Heritage is all around us: millions belong to its organisations, tens of thousands volunteer for it, and politicians pay lip service to it. When the Victorians began to employ the term in something approaching the modern sense, they applied it to cathedrals, castles, villages and certain landscapes. Since then a multiplicity of heritage labels have arisen, cultural and commercial, tangible and intangible – for just as every era has its notion of heritage, so does every social group, and every generation.
In Heritage, James Stourton focuses on elements of our cultural and natural environment that have been deliberately preserved: the British countryside and national parks, buildings such as Blenheim Palace and Tattersall Castle, and the works of art inside them.

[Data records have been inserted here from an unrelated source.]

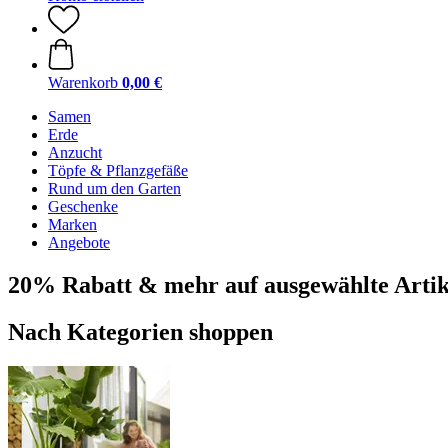
Warenkorb
0,00 €
Samen
Erde
Anzucht
Töpfe & Pflanzgefäße
Rund um den Garten
Geschenke
Marken
Angebote
20% Rabatt & mehr auf ausgewählte Artik
Nach Kategorien shoppen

He charts two heroic periods of conservation – the 1880s and the 1960s – and considers whether threats of wealth, rampant development and complacency are similar in the present day.
Join us in the heritage-rich St Peter’s Church for an engaging discussion of a story of crisis and profound change in public perception.
James Stourton is a British art historian. He frequently lectures to Cambridge University History of Art Faculty, Sotheby’s Institute of Education and The Art Fund, and is a senior fellow of the Institute of Historical Research. He also sits on the Heritage Memorial Fund, a government panel which meets to decide what constitutes heritage and should be saved for the nation.